Your response must be made up of each line in the data below that contains the string "Электронный".

(Available data Opens)

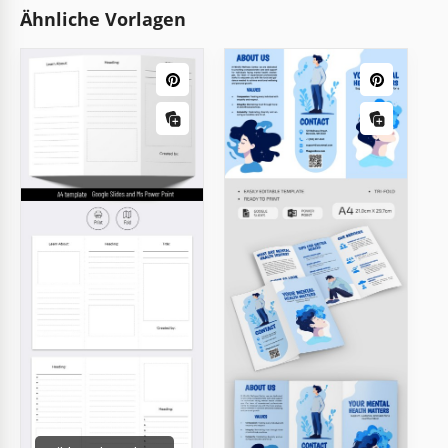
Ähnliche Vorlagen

(Available data Closes)
(Available data Opens)

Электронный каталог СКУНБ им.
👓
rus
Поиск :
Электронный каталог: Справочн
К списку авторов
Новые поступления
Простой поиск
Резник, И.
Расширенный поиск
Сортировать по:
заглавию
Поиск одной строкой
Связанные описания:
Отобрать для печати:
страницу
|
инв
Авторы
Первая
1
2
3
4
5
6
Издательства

(Available data Closes)

→ **Expected answer**:
Электронный каталог СКУНБ им.
Электронный каталог: Справочн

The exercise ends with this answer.